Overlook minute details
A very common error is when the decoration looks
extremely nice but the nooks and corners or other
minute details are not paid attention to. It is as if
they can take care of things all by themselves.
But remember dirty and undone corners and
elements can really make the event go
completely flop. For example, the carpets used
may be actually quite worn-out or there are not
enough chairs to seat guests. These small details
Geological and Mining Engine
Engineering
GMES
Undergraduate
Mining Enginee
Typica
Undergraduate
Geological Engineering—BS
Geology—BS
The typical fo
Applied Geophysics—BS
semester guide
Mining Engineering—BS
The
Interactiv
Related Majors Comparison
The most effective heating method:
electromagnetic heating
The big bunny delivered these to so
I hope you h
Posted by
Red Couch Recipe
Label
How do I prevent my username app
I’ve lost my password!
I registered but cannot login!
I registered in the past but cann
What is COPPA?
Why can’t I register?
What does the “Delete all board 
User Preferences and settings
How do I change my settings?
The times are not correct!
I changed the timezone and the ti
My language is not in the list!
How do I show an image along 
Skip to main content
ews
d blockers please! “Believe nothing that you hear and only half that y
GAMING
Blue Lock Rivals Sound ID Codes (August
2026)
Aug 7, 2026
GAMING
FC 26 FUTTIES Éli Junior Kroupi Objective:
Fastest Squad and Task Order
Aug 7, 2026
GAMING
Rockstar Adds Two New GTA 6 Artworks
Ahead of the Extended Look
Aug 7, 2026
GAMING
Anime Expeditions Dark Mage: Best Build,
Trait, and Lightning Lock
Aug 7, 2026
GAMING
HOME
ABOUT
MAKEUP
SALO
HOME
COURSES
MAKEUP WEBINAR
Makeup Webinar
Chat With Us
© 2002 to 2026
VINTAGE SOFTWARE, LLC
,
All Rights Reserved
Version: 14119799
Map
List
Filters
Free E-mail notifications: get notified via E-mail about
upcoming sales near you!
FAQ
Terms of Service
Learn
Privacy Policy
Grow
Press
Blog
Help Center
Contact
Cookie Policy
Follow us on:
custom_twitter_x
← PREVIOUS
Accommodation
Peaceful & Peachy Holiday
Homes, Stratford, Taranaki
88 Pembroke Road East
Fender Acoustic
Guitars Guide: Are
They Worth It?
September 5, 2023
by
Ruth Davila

---

WHAT NEEDS TO BE DONE: What is needed here is an exact reproduction of all the entries.

RESPONSE TO THE EXERCISE:
Overlook minute details
A very common error is when the decoration looks
extremely nice but the nooks and corners or other
minute details are not paid attention to. It is as if
they can take care of things all by themselves.
But remember dirty and undone corners and
elements can really make the event go
completely flop. For example, the carpets used
may be actually quite worn-out or there are not
enough chairs to seat guests. These small details
Geological and Mining Engine
Engineering
GMES
Undergraduate
Mining Enginee
Typica
Undergraduate
Geological Engineering—BS
Geology—BS
The typical fo
Applied Geophysics—BS
semester guide
Mining Engineering—BS
The
Interactiv
Related Majors Comparison
The most effective heating method:
electromagnetic heating
The big bunny delivered these to so
I hope you h
Posted by
Red Couch Recipe
Label
How do I prevent my username app
I’ve lost my password!
I registered but cannot login!
I registered in the past but cann
What is COPPA?
Why can’t I register?
What does the “Delete all board 
User Preferences and settings
How do I change my settings?
The times are not correct!
I changed the timezone and the ti
My language is not in the list!
How do I show an image along 
Skip to main content
ews
d blockers please! “Believe nothing that you hear and only half that y
GAMING
Blue Lock Rivals Sound ID Codes (August
2026)
Aug 7, 2026
GAMING
FC 26 FUTTIES Éli Junior Kroupi Objective:
Fastest Squad and Task Order
Aug 7, 2026
GAMING
Rockstar Adds Two New GTA 6 Artworks
Ahead of the Extended Look
Aug 7, 2026
GAMING
Anime Expeditions Dark Mage: Best Build,
Trait, and Lightning Lock
Aug 7, 2026
GAMING
HOME
ABOUT
MAKEUP
SALO
HOME
COURSES
MAKEUP WEBINAR
Makeup Webinar
Chat With Us
© 2002 to 2026
VINTAGE SOFTWARE, LLC
,
All Rights Reserved
Version: 14119799
Map
List
Filters
Free E-mail notifications: get notified via E-mail about
upcoming sales near you!
FAQ
Terms of Service
Learn
Privacy Policy
Grow
Press
Blog
Help Center
Contact
Cookie Policy
Follow us on:
custom_twitter_x
← PREVIOUS
Accommodation
Peaceful & Peachy Holiday
Homes, Stratford, Taranaki
88 Pembroke Road East
Fender Acoustic
Guitars Guide: Are
They Worth It?
September 5, 2023
by
Ruth Davila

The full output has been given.